__Exercise details__. The output is the lines below from the one with "Лекции по дифференциальной геометрии. Л. А." through the one with "Линейная алгебра - учебное", both included, printed exactly and with no other line.
--- Data for processing Enclosed Below ---
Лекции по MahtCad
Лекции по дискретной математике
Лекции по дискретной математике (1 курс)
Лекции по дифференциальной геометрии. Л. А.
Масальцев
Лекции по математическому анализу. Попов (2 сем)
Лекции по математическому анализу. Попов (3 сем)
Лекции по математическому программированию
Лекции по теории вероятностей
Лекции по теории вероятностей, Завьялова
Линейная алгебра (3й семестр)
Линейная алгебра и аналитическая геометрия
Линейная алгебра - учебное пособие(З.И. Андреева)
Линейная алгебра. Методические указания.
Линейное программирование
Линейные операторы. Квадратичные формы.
--- End of Enclosed Data for processing ---
__Task result__.
Лекции по дифференциальной геометрии. Л. А.
Масальцев
Лекции по математическому анализу. Попов (2 сем)
Лекции по математическому анализу. Попов (3 сем)
Лекции по математическому программированию
Лекции по теории вероятностей
Лекции по теории вероятностей, Завьялова
Линейная алгебра (3й семестр)
Линейная алгебра и аналитическая геометрия
Линейная алгебра - учебное пособие(З.И. Андреева)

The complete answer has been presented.